No evento relatado, podemos levantar a hipótese de que tanto Maria quanto Paulo começaram a participar de uma atividade conjunta e começam a se apropriar daquele espaço como um contexto no qual podem interagir um com o outro em segurança. É possível considerar que o desenrolar da cena foi possível apenas porque os adultos que estavam ali permitiram/mediaram o estabelecimento de uma relação de confiança entre todos os sujeitos envolvidos, mesmo interpretando a cena com elementos de “disputa” e “revanche” que talvez não estivessem ali. Os dois bebês sustentaram o processo interativo entre eles com muito esforço: as ações e gestos nem sempre acompanharam as intenções que eles manifestaram. Devolver o bico resultou em agarrar o cabelo, pegar o bico de volta resultou em cair em cima da colega... Nesse processo, os bebês acolhem um ao outro, afetam a si mesmos e provocam possibilidades de desenvolvimento.

Torna-se visível a importância de um contexto educativo que acolha as especificidades dos bebês. Nesse sentido, respondemos positivamente à pergunta inicialmente apresentada: “Sim!”. A creche pode ser considerada como um contexto social para o desenvolvimento dos bebês e crianças pequenas e é fundamental que continuemos a defende-la como um direito das crianças e das suas famílias e um dever do Estado.

*Vanessa Ferraz Almeida Neves coordena o programa de pesquisa “Infância e Escolarização”, em colaboração com a Profa. Maria de Fátima C. Gomes (UFMG), em que acompanhamos um grupo de bebês ao longo de sua trajetória na EMEI Tupi com base na Etnografia em Educação e na Psicologia histórico-cultural. O programa encontra-se em seu quarto ano e é financiado pelo CNPq e FAPEMIG. Agradeço aos grupos de pesquisa EnlaCEI (Estudos em Cultura, Educação e Infância), GEPSA (Grupo de Estudos e Pesquisas em Psicologia histórico-cultural na Sala de Aula) e NEPEI (Núcleo de Estudos e Pesquisas em Infância e Educação Infantil).

Referências bibliográficas

NEVES, V. F. A.; KATZ, L.; GOULART, M. I. M.; GOMES, M. F. C. Dancing with the pacifiers: infant's perizhivanya in a Brazilian early childhood education centre.

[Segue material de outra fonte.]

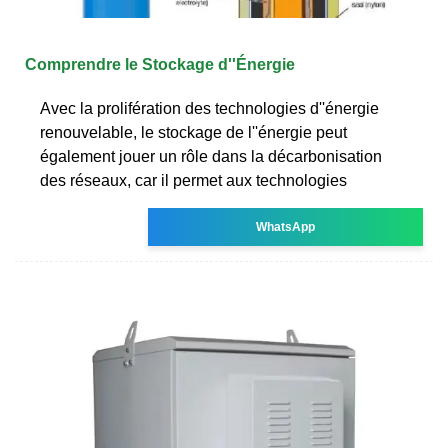
Comprendre le Stockage d''Énergie
Avec la prolifération des technologies d''énergie
renouvelable, le stockage de l''énergie peut
également jouer un rôle dans la décarbonisation
des réseaux, car il permet aux technologies
WhatsApp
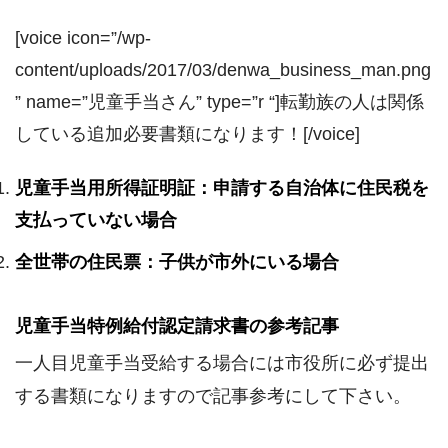
[voice icon=”/wp-
content/uploads/2017/03/denwa_business_man.png
” name=”児童手当さん” type=”r “]転勤族の人は関係
している追加必要書類になります！[/voice]
児童手当用所得証明証：申請する自治体に住民税を
支払っていない場合
全世帯の住民票：子供が市外にいる場合
児童手当特例給付認定請求書の参考記事
一人目児童手当受給する場合には市役所に必ず提出
する書類になりますので記事参考にして下さい。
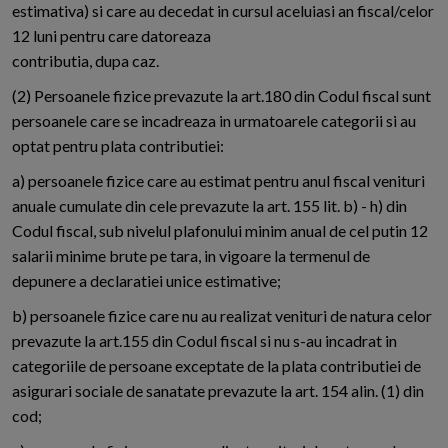
estimativa) si care au decedat in cursul aceluiasi an fiscal/celor
12 luni pentru care datoreaza
contributia, dupa caz.
(2) Persoanele fizice prevazute la art.180 din Codul fiscal sunt
persoanele care se incadreaza in urmatoarele categorii si au
optat pentru plata contributiei:
a) persoanele fizice care au estimat pentru anul fiscal venituri
anuale cumulate din cele prevazute la art. 155 lit. b) - h) din
Codul fiscal, sub nivelul plafonului minim anual de cel putin 12
salarii minime brute pe tara, in vigoare la termenul de
depunere a declaratiei unice estimative;
b) persoanele fizice care nu au realizat venituri de natura celor
prevazute la art.155 din Codul fiscal si nu s-au incadrat in
categoriile de persoane exceptate de la plata contributiei de
asigurari sociale de sanatate prevazute la art. 154 alin. (1) din
cod;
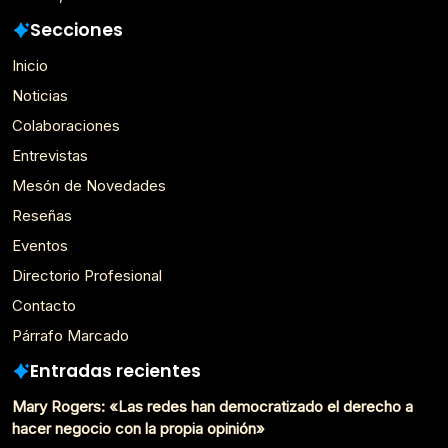
Secciones
Inicio
Noticias
Colaboraciones
Entrevistas
Mesón de Novedades
Reseñas
Eventos
Directorio Profesional
Contacto
Párrafo Marcado
Entradas recientes
Mary Rogers: «Las redes han democratizado el derecho a
hacer negocio con la propia opinión»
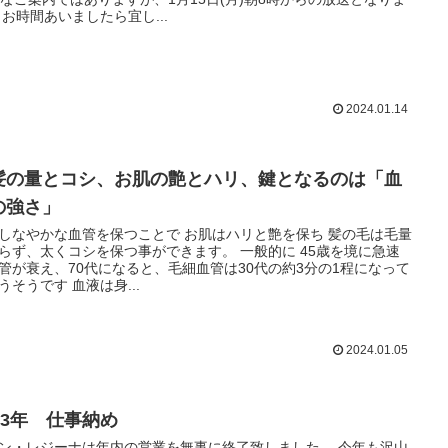
 お時間あいましたら宜し...
2024.01.14
髪の量とコシ、お肌の艶とハリ、鍵となるのは「血
の強さ」
しなやかな血管を保つことで お肌はハリと艶を保ち 髪の毛は毛量
らず、太くコシを保つ事ができます。 一般的に 45歳を境に急速
管が衰え、70代になると、毛細血管は30代の約3分の1程になって
うそうです 血液は身...
2024.01.05
023年 仕事納め
ン・レジーナは年内の営業を無事に終了致しました。 今年も沢山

Early Child Development And Care. DOI: 10.1080/03004430.2018.1482891. 2018.

ROSSETTI-FERREIRA, M. C.; AMORIM, K. S.; SILVA, A. P. S. Rede de Significações: Alguns Conceitos Básicos. In: ROSSETTI-FERREIRA, M. C.; AMORIM, K. S.; SILVA, A. P. S.; CARVALHO, A. M. A. Redes de Significação e o Estudo do Desenvolvimento Humano. Porto Alegre: Artmed, 2004.

VYGOTSKI, L. S. Problemas de la psicologia infantil. Obras Escogidas. Volume IV. Madrid: Visor Distribuiciones. 1996. Original escrito em 1932.